The most memorable part of the trip for me was the time we spent in the Sahara. After a rather sedate ride along a paved two-lane highway, we abruptly turned into the roadless Sahara. It was here that the fun began. The drivers, all men in their thirties, each took a different track; there seemed to be a touch of competition in the air. We skimmed across the rocky terrain, occasionally crossing somewhat established roadway and passing isolated, primitive inns. As the sun began to slip below the horizon, we stopped to view the most incredible sunset. We dutifully ooh’ed and aah’ed and snapped numerous photos. Suddenly from out of the shadow, a young girl emerged carrying some little dolls that she had made, offering them for sale, a scene to be repeated numerous times, throughout our adventures.

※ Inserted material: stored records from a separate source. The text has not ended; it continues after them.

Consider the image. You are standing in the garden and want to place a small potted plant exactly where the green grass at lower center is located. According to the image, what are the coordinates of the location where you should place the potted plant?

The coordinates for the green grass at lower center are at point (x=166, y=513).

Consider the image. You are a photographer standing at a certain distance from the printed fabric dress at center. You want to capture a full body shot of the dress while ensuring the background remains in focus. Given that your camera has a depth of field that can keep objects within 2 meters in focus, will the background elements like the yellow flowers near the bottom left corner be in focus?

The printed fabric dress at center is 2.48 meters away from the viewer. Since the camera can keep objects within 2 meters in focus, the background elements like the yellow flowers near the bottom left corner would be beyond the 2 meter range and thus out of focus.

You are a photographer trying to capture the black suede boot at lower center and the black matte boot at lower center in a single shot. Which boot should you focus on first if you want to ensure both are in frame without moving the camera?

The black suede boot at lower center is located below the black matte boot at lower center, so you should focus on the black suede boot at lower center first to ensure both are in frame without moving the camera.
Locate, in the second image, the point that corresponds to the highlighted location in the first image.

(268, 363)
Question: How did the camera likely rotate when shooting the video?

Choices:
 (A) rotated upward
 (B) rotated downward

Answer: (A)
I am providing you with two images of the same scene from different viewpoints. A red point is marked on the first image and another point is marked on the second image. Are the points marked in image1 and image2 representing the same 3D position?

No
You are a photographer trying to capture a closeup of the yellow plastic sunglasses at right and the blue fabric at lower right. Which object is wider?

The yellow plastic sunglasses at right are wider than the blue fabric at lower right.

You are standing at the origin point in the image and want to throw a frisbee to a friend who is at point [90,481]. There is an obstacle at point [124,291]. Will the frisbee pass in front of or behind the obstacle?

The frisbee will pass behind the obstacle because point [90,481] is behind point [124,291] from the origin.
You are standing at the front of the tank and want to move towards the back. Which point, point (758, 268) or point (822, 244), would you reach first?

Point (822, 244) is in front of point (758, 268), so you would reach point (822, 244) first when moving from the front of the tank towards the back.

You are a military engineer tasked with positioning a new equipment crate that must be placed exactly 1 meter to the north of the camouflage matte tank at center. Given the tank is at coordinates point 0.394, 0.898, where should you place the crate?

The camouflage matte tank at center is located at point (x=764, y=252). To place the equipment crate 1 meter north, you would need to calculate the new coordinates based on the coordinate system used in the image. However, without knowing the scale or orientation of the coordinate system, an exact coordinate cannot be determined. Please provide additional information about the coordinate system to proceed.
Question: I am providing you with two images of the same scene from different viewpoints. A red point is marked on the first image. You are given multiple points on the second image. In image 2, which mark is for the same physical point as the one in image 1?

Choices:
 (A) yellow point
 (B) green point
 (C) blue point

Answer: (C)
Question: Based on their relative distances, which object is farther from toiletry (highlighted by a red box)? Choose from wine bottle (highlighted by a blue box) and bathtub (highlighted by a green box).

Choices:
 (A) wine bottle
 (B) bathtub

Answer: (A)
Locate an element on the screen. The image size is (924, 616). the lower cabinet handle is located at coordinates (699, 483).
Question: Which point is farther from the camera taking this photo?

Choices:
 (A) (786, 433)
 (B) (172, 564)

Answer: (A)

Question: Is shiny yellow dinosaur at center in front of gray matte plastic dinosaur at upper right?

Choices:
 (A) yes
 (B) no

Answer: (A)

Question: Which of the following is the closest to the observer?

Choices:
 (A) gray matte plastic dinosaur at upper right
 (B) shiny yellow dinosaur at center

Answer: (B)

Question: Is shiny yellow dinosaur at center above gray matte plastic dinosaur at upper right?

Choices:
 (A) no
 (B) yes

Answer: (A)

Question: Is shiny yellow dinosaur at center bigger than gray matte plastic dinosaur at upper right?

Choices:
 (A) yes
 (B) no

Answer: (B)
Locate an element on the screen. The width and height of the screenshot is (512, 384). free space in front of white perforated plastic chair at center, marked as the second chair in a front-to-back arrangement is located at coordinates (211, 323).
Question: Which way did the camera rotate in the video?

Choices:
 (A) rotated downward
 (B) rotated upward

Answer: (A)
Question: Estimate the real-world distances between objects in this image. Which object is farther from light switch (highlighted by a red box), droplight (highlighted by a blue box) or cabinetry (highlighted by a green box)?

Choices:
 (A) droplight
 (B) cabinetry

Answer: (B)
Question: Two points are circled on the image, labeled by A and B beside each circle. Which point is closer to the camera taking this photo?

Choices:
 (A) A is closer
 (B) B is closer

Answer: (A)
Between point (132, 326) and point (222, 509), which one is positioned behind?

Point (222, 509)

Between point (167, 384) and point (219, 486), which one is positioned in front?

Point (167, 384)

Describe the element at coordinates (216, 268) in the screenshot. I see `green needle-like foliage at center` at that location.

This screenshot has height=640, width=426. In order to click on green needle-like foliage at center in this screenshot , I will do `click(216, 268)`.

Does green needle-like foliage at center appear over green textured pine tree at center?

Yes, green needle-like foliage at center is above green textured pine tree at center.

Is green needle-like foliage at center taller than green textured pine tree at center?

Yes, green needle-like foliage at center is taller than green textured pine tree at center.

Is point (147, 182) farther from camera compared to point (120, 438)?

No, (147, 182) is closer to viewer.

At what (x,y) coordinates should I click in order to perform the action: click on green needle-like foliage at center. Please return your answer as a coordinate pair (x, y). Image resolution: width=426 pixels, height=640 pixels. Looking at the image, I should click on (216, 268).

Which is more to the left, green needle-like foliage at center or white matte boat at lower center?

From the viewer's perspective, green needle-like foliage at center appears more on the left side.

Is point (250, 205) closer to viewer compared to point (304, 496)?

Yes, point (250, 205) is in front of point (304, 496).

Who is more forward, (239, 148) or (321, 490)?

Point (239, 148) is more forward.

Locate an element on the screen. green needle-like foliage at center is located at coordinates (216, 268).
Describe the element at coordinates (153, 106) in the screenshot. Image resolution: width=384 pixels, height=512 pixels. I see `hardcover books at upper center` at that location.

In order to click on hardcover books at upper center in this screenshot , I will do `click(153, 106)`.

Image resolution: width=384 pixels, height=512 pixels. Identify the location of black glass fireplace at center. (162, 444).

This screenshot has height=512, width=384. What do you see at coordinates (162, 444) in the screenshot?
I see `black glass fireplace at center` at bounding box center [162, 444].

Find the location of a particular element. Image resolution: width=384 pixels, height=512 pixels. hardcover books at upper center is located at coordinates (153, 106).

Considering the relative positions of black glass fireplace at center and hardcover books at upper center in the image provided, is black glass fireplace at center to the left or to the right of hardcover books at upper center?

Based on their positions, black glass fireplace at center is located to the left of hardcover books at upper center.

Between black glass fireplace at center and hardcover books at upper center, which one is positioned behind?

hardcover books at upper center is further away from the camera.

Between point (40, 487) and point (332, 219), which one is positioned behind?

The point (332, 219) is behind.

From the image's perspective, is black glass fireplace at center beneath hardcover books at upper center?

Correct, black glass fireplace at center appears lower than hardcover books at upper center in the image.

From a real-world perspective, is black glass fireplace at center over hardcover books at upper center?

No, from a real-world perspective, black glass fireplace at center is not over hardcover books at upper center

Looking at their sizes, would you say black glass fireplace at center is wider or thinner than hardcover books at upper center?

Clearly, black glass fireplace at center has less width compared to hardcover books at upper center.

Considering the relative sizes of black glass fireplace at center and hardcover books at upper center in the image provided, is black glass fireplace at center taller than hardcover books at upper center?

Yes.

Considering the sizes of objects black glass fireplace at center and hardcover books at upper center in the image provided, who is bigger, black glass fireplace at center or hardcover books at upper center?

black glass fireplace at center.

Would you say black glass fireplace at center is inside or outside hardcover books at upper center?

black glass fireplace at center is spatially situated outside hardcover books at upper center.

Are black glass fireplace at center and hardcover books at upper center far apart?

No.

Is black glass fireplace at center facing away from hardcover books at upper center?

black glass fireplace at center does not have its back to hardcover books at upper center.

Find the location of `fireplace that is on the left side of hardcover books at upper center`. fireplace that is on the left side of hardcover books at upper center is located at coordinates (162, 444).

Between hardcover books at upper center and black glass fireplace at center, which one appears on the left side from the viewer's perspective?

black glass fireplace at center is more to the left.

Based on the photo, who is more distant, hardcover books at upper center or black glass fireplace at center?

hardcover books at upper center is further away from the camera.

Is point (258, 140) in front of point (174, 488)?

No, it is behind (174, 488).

After we made our commercial transactions, we continued our sprint across the desert. At the base of the Erg Chebbi, a huge, drifting expanse of sand dunes, we found the pristine white tents that were to be our homes for the night. The tents were quite comfy with two cots and thick foam mattresses and sleeping bags. Candles in brass lanterns provided illumination.
We spent the early evening under the open sky, sipping tea, watching the sky darken, stars twinkled above us. We were served a lovely dinner in a dining tent. Later, a group of Berber musicians began to play and sing by the light of a campfire. Sipping more tea, we first served as an audience, then were drawn into the festivities. We danced, drummed and chanted along with musicians for what seemed like hours.
After a breakfast of crepes, jam, juice, more coffee, and fruit, we set out on our first hike in the Sahara. Our destination was a tiny dot on the horizon, a Berber tent. We ambled across the flat, rocky desert, pausing from time to time, to admire a particularly beautiful rock or watch a lizard skitter away from human intruders. The tent seemed to stay the same distance away for a long time and then suddenly it loomed right in front of us.
It was a low hung affair of brown woven fabric. One side served for storage and as a kitchen; the other was the sleeping area. In between, the mother of the group worked her loom. We presented them with some of the food we’d purchased and were invited to sit in the tent. The oldest son served us hot mint tea and we were educated on the nomad way of life. The mother, with a daughter at her side, never stopped weaving. A son periodically used binoculars to scan the horizon for their camel herd. When we exited the tent we found little displays of homemade primitive dolls, stuffed camels, and jewelry for sale.
We visited several more encampments. We stopped at the local well where women gathered to wash their clothes and visit. Piles of plastic jugs waited to be filled with the precious liquid.
Leaving the desert was hard. It had been so special that I knew I could have gone home happy if I’d had to leave that day. It had been an extraordinary experience.